Supplied information:
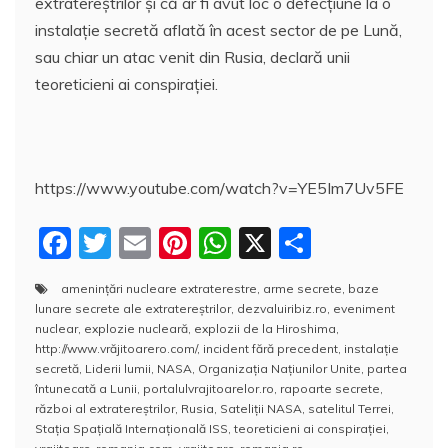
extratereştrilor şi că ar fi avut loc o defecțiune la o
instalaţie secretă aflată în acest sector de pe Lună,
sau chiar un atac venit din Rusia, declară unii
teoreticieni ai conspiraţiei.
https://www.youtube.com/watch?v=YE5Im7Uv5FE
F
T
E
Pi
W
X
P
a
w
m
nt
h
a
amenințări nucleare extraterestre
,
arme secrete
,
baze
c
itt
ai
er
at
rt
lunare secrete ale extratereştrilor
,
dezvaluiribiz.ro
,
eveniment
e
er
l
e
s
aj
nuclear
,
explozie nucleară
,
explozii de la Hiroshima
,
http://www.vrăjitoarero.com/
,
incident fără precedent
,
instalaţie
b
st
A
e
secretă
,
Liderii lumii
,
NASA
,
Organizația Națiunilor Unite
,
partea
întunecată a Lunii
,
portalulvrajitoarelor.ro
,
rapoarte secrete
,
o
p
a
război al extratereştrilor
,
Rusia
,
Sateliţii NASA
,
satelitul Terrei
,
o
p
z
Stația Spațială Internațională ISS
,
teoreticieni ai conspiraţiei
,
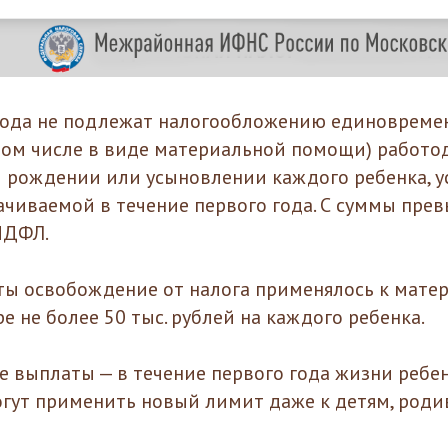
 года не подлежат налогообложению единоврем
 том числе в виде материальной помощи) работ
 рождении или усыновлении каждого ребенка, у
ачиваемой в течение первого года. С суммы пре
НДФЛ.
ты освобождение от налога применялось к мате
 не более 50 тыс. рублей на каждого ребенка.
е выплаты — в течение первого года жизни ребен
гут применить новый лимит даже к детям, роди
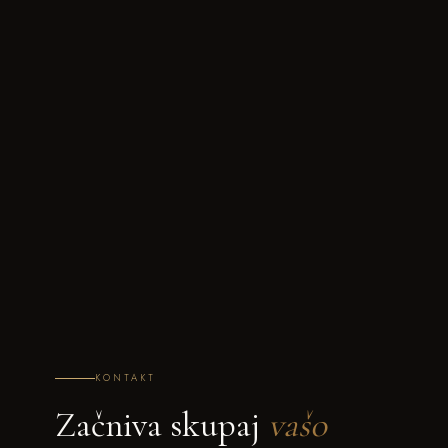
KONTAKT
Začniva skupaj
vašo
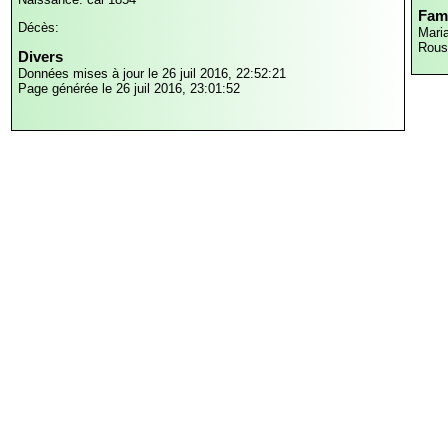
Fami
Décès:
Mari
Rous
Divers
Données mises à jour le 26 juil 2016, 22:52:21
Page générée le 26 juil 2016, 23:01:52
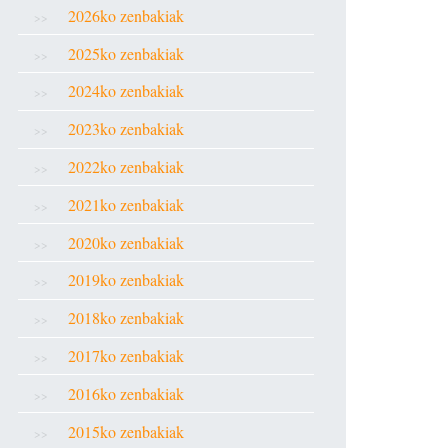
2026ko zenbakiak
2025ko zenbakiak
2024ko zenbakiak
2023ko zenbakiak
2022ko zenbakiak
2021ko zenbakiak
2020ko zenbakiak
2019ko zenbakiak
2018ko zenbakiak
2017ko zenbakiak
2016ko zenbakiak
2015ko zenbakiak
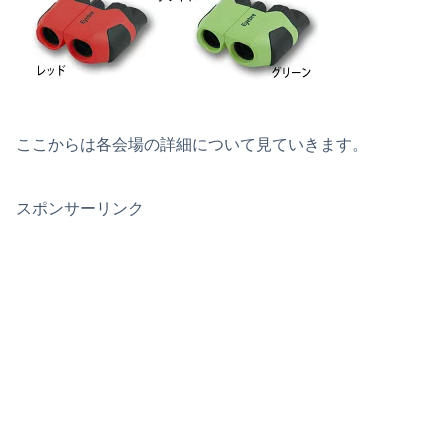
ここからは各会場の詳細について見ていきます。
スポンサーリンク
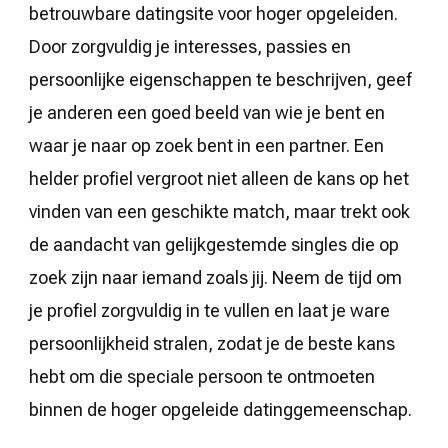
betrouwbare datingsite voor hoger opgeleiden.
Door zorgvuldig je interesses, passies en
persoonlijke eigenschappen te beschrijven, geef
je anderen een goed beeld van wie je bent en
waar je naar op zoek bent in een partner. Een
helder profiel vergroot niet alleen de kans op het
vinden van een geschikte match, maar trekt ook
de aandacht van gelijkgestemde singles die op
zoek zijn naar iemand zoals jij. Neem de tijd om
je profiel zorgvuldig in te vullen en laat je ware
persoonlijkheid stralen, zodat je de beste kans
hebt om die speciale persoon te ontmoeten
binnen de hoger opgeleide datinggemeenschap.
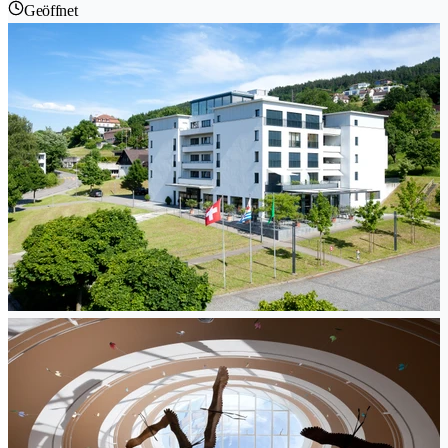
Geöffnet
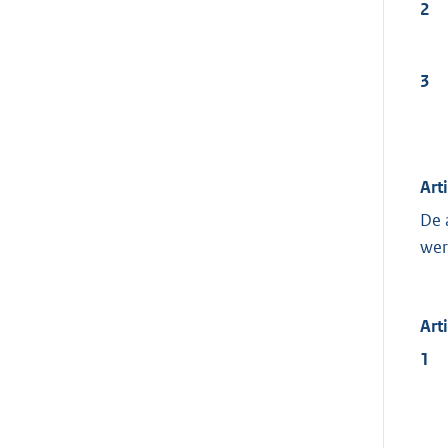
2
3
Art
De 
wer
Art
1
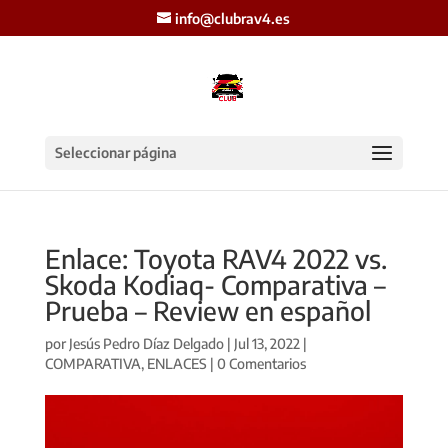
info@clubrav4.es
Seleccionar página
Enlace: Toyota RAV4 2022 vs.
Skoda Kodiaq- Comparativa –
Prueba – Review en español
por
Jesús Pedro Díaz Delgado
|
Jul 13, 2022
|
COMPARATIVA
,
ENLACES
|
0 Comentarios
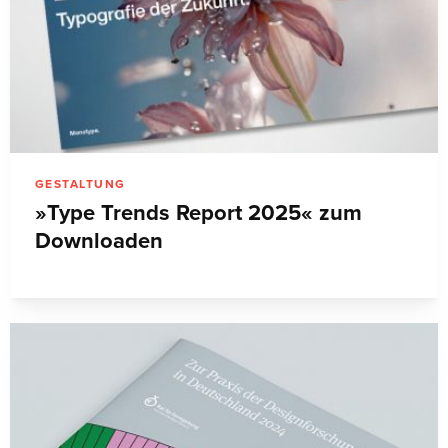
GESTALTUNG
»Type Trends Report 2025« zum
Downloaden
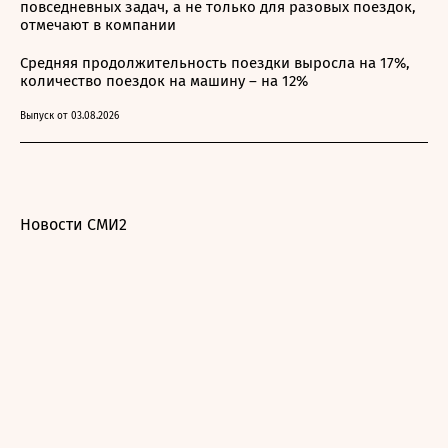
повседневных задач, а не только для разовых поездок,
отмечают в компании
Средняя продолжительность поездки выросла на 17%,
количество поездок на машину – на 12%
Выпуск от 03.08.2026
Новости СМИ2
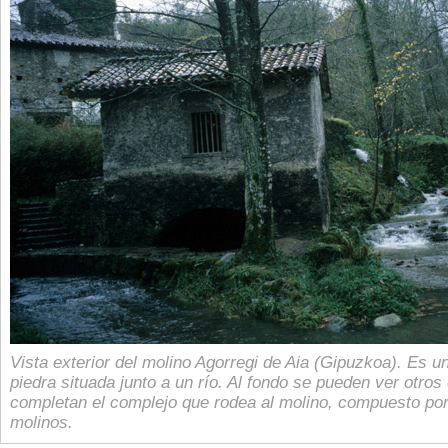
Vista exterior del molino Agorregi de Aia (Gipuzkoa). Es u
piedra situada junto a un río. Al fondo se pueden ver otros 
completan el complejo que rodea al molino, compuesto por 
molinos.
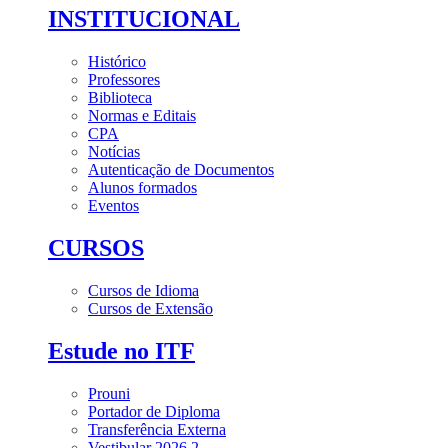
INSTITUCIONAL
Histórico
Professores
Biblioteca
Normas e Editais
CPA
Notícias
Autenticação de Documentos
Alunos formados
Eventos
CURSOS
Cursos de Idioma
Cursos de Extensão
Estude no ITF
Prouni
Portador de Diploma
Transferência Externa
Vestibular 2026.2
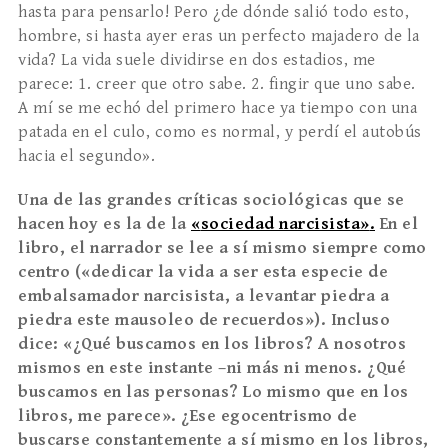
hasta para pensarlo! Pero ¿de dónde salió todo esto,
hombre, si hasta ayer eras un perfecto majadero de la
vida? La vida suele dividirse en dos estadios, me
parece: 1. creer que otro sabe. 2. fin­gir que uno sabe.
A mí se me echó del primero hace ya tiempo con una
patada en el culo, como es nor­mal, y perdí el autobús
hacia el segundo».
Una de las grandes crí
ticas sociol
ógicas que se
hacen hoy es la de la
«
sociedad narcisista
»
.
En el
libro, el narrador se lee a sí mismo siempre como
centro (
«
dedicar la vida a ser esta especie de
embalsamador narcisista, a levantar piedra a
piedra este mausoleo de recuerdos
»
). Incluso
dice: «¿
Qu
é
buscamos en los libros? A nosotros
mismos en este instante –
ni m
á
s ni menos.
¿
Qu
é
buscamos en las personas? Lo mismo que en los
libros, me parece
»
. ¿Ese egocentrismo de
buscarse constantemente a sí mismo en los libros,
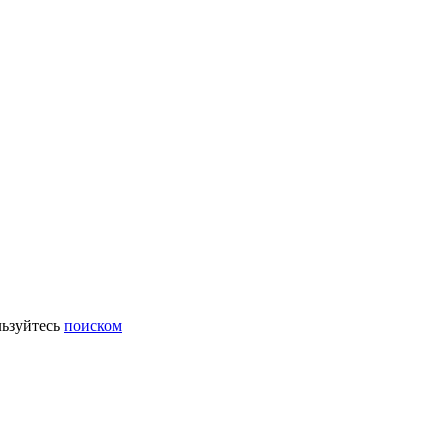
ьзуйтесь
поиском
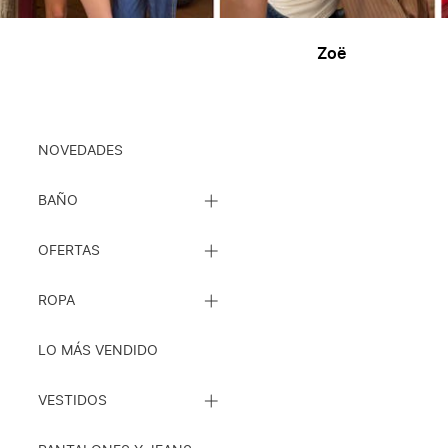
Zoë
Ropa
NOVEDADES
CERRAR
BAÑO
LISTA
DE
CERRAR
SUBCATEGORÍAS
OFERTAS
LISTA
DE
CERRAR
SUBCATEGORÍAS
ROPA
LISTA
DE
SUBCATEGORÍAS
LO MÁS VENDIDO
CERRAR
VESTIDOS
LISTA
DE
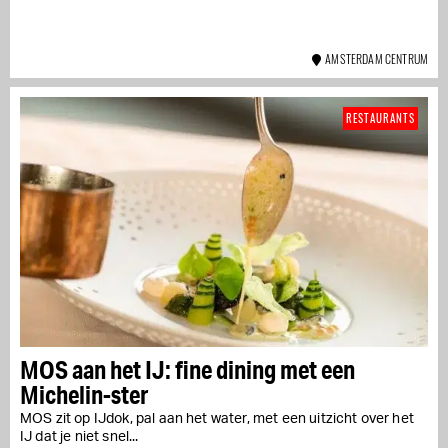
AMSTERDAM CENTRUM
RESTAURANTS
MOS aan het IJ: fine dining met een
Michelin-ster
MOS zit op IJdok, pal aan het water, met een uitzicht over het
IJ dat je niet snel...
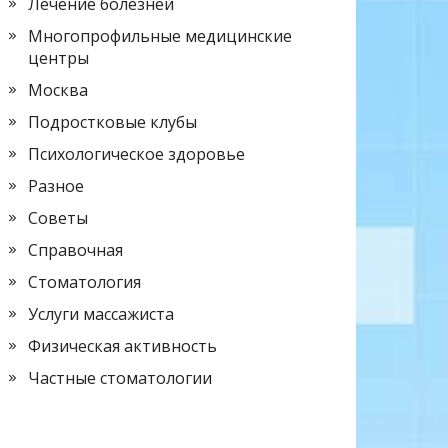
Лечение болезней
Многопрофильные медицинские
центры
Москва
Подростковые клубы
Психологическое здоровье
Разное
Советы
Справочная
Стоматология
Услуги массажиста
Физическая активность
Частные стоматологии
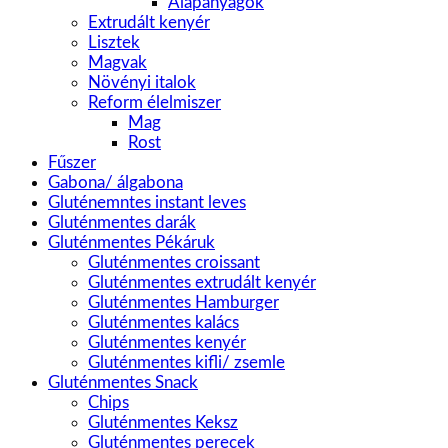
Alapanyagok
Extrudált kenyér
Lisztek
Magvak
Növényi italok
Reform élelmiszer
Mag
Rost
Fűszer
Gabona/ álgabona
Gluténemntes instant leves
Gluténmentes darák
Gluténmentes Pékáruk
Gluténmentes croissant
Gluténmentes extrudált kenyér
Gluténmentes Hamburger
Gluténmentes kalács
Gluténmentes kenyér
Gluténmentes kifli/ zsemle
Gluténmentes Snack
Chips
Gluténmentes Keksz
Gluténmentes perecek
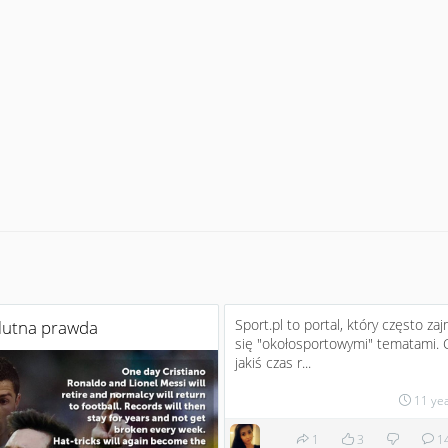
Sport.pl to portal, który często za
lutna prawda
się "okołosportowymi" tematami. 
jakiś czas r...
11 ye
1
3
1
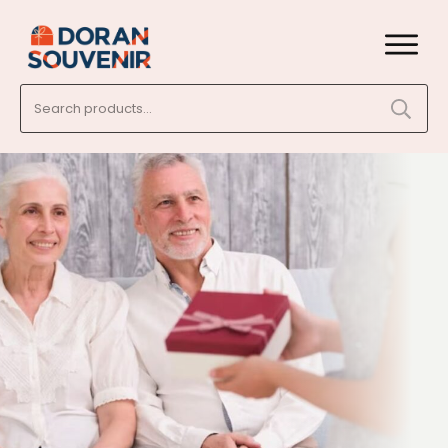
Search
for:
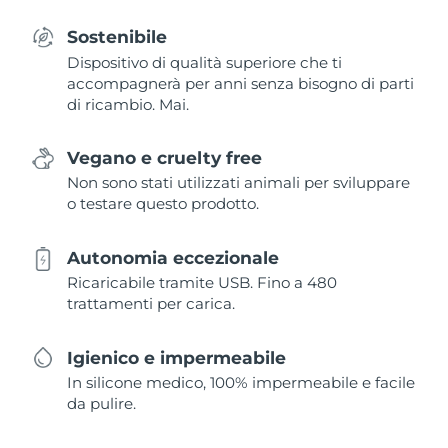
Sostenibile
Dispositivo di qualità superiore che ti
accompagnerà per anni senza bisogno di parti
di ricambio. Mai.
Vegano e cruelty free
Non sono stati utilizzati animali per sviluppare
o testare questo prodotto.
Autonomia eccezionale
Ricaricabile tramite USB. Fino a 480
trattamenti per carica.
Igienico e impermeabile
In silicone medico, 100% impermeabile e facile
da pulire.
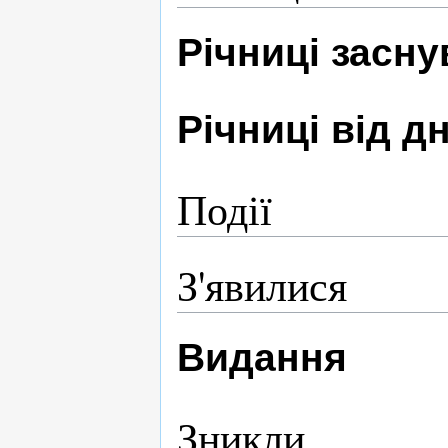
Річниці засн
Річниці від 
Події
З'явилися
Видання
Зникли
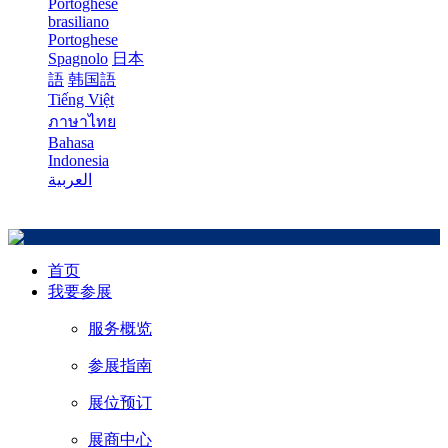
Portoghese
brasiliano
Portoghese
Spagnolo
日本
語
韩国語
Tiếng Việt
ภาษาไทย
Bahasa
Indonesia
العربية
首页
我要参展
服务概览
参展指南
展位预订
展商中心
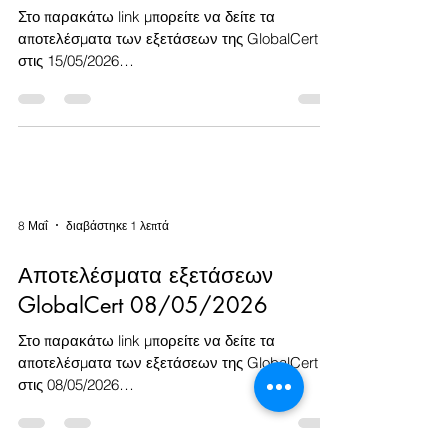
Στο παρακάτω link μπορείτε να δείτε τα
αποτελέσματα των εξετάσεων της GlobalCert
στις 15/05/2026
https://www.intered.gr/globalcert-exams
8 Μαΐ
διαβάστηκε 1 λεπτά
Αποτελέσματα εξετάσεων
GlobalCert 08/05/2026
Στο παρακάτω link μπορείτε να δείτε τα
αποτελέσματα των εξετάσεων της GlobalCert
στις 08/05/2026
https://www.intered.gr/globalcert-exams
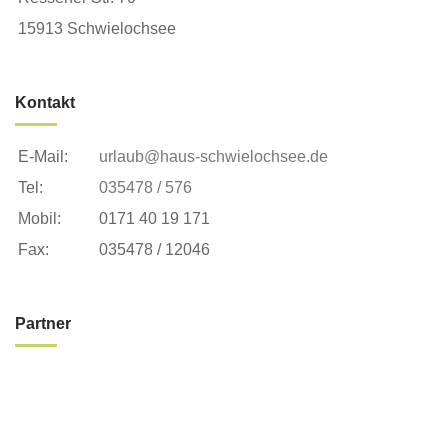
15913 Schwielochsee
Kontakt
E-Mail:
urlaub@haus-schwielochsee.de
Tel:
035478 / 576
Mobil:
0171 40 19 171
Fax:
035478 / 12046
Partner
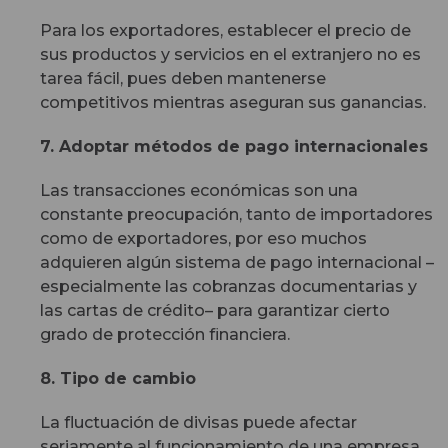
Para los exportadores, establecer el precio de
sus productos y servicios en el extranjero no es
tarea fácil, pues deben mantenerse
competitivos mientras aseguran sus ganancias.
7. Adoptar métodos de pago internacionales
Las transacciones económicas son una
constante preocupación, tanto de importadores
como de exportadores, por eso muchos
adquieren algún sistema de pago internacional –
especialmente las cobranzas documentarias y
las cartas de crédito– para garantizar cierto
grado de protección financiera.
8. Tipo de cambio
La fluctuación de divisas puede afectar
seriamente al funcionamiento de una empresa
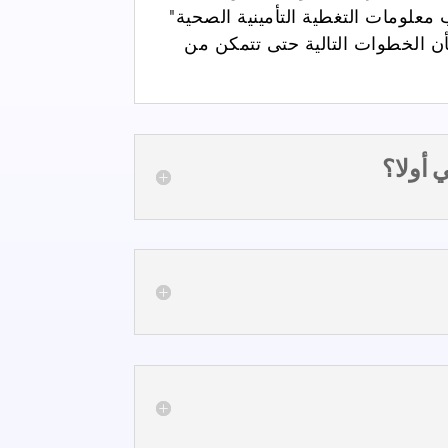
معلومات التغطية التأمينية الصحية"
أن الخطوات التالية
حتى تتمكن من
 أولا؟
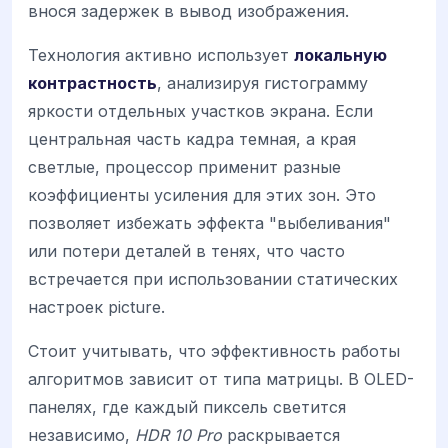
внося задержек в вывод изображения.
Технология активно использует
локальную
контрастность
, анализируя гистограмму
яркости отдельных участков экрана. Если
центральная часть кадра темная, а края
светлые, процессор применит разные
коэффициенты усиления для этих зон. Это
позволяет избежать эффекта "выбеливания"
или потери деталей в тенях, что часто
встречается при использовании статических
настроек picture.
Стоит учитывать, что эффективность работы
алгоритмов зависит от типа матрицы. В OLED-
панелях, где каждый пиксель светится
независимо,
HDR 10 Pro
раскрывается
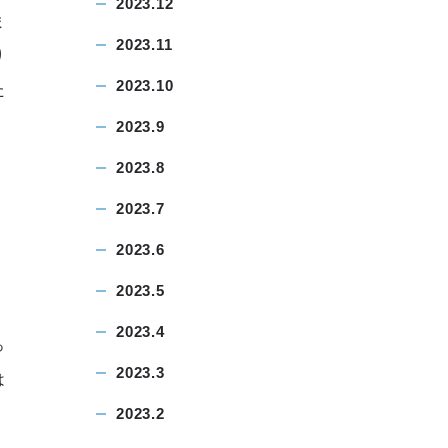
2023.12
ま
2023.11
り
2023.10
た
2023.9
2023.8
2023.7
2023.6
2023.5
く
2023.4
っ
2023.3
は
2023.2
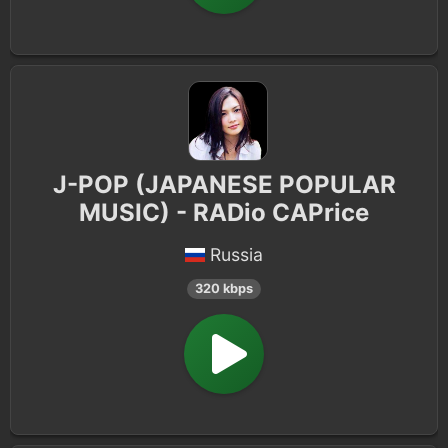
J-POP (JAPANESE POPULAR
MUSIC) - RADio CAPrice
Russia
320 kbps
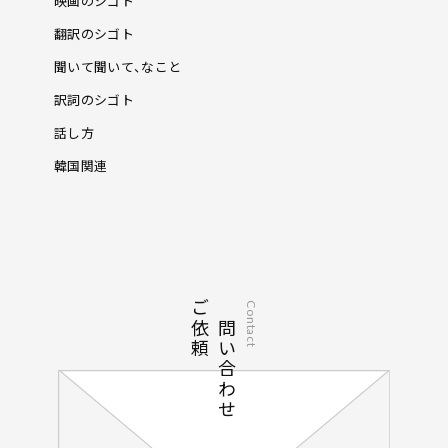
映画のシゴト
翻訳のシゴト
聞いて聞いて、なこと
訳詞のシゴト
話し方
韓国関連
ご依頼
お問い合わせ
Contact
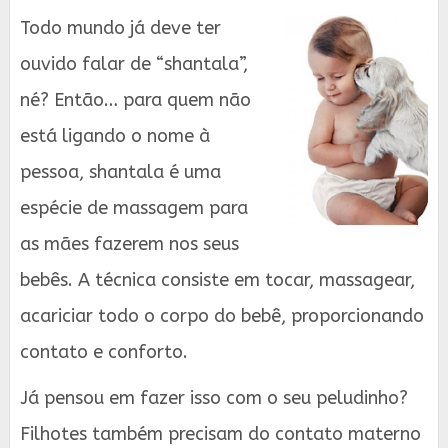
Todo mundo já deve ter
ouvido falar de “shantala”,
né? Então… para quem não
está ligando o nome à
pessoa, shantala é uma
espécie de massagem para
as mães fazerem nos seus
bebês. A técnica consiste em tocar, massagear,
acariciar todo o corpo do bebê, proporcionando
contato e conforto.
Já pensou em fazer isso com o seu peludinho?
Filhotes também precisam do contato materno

Problem to solve: Some lines above contain the word "extratereştrilor". Copy each of them.

Reply:
extratereştrilor şi că ar fi avut loc o defecțiune la o
lunare secrete ale extratereştrilor
război al extratereştrilor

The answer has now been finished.